Top of Extracted records
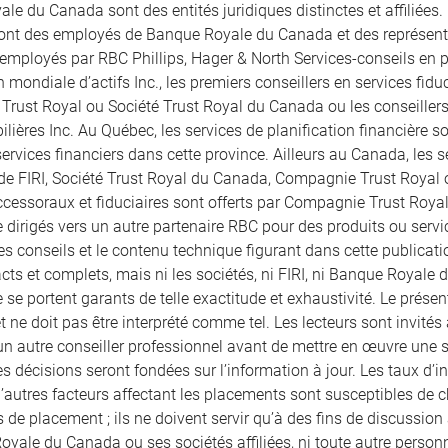
le du Canada sont des entités juridiques distinctes et affiliées.
sont des employés de Banque Royale du Canada et des représentan
 employés par RBC Phillips, Hager & North Services-conseils en pl
 mondiale d’actifs Inc., les premiers conseillers en services fid
rust Royal ou Société Trust Royal du Canada ou les conseille
lières Inc. Au Québec, les services de planification financière son
ervices financiers dans cette province. Ailleurs au Canada, les se
 de FIRI, Société Trust Royal du Canada, Compagnie Trust Royal
ccessoraux et fiduciaires sont offerts par Compagnie Trust Royal
 dirigés vers un autre partenaire RBC pour des produits ou servic
les conseils et le contenu technique figurant dans cette publicatio
ts et complets, mais ni les sociétés, ni FIRI, ni Banque Royale d
 se portent garants de telle exactitude et exhaustivité. Le prés
et ne doit pas être interprété comme tel. Les lecteurs sont invités 
un autre conseiller professionnel avant de mettre en œuvre une str
s décisions seront fondées sur l’information à jour. Les taux d’in
 d’autres facteurs affectant les placements sont susceptibles de
 de placement ; ils ne doivent servir qu’à des fins de discussion a
oyale du Canada ou ses sociétés affiliées, ni toute autre perso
Bottom of Extracted records
**Assignment**
Repeat, without changes, every line from the one that contains "de placement ;" through the final line of the data.

**Result of the exercise**
 de placement ; ils ne doivent servir qu’à des fins de discussion a
oyale du Canada ou ses sociétés affiliées, ni toute autre perso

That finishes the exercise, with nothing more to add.